● **Exercise objective**: Write out the line that contains "our clients, partners, former" and every line after it through the end of the entries, exactly as given and with no other lines.

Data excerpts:
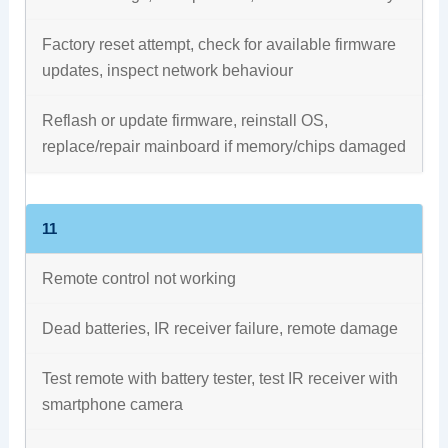
Factory reset attempt, check for available firmware
updates, inspect network behaviour
Reflash or update firmware, reinstall OS,
replace/repair mainboard if memory/chips damaged
11
Remote control not working
Dead batteries, IR receiver failure, remote damage
Test remote with battery tester, test IR receiver with
smartphone camera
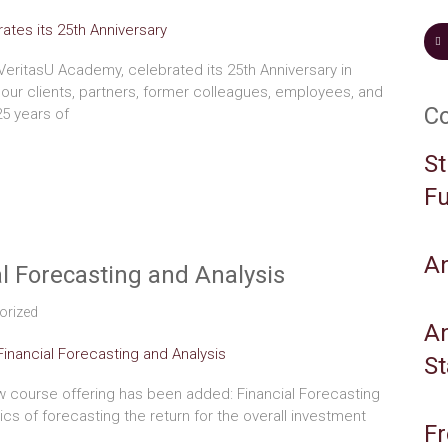
VeritasU Academy, celebrated its 25th Anniversary in
our clients, partners, former colleagues, employees, and
C
25 years of
St
Fu
A
l Forecasting and Analysis
orized
An
S
 course offering has been added: Financial Forecasting
sics of forecasting the return for the overall investment
Fr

● **Response to the exercise**:
our clients, partners, former colleagues, employees, and
C
25 years of
St
Fu
A
l Forecasting and Analysis
orized
An
S
 course offering has been added: Financial Forecasting
sics of forecasting the return for the overall investment
Fr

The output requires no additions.